GIVEN DATA: Begin

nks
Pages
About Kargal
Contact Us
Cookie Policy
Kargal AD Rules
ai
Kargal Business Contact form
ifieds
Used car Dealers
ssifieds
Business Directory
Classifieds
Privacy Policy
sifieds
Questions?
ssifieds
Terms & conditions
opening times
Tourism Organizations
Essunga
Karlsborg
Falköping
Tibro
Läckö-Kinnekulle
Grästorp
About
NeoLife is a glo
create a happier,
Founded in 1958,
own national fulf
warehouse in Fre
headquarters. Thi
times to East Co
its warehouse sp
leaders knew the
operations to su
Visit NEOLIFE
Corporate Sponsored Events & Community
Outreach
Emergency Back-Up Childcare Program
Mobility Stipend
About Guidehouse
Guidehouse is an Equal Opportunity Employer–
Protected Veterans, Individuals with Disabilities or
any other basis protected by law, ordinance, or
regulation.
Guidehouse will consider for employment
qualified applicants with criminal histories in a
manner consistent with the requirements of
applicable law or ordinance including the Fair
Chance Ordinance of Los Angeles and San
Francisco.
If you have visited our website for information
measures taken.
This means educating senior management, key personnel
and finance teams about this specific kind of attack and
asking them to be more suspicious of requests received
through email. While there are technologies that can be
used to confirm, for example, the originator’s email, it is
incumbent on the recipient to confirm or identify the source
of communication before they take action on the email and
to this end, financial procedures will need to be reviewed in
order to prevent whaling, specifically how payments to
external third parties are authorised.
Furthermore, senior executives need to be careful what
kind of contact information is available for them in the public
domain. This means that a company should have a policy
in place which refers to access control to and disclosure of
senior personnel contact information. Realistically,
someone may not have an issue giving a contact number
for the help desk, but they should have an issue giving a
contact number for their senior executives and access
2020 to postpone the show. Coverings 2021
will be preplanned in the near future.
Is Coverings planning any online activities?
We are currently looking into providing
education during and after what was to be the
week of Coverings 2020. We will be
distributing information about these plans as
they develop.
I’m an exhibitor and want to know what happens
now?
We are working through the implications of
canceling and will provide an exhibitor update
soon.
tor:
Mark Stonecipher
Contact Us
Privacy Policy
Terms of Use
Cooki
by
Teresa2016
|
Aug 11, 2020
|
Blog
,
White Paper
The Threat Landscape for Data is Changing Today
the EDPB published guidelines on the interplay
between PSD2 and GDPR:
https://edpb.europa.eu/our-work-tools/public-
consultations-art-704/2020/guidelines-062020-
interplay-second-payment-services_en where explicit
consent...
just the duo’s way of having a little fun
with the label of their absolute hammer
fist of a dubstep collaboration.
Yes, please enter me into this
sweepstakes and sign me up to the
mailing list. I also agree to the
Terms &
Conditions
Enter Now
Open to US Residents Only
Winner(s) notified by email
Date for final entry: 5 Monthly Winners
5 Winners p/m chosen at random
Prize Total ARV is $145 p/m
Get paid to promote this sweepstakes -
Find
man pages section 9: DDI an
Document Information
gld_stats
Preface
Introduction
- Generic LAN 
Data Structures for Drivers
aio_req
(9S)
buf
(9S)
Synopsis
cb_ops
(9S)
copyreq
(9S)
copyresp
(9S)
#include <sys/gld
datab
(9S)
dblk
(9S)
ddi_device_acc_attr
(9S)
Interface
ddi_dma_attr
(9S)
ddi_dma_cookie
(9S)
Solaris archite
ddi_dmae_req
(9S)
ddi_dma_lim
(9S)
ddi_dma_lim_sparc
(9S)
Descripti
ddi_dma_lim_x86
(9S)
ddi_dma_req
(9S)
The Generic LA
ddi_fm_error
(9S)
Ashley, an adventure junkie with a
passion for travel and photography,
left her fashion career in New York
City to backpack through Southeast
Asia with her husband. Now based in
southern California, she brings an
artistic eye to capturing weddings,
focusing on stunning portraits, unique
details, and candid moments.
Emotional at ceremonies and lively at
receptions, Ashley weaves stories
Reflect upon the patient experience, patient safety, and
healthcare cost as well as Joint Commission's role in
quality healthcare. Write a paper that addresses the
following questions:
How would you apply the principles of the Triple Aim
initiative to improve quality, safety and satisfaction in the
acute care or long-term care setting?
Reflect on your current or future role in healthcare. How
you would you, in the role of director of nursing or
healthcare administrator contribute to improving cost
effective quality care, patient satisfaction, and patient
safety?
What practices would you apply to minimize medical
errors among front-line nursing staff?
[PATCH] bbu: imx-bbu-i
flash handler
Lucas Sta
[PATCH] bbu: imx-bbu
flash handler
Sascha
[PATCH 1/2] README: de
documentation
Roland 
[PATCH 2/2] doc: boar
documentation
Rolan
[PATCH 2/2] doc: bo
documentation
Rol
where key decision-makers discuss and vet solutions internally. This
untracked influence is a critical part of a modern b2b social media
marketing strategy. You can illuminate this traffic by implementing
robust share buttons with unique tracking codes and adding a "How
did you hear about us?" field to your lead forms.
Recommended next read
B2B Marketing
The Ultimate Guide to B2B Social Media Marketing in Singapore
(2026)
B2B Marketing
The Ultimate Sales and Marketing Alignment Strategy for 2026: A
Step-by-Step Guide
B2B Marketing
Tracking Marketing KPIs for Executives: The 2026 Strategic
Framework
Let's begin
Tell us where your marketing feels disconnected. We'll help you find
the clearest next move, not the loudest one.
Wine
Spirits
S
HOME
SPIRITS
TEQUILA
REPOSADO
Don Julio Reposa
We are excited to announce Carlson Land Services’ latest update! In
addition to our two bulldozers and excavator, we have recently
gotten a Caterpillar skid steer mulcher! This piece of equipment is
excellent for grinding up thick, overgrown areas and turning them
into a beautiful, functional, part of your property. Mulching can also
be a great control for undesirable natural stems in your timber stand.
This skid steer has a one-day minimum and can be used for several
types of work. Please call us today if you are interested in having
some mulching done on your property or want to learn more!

GIVEN DATA: End

Your answer should consist only of the lines above between the line holding "between PSD2 and" and the line holding "Introduction", inclusive, each transcribed exactly.

between PSD2 and GDPR:
https://edpb.europa.eu/our-work-tools/public-
consultations-art-704/2020/guidelines-062020-
interplay-second-payment-services_en where explicit
consent...
just the duo’s way of having a little fun
with the label of their absolute hammer
fist of a dubstep collaboration.
Yes, please enter me into this
sweepstakes and sign me up to the
mailing list. I also agree to the
Terms &
Conditions
Enter Now
Open to US Residents Only
Winner(s) notified by email
Date for final entry: 5 Monthly Winners
5 Winners p/m chosen at random
Prize Total ARV is $145 p/m
Get paid to promote this sweepstakes -
Find
man pages section 9: DDI an
Document Information
gld_stats
Preface
Introduction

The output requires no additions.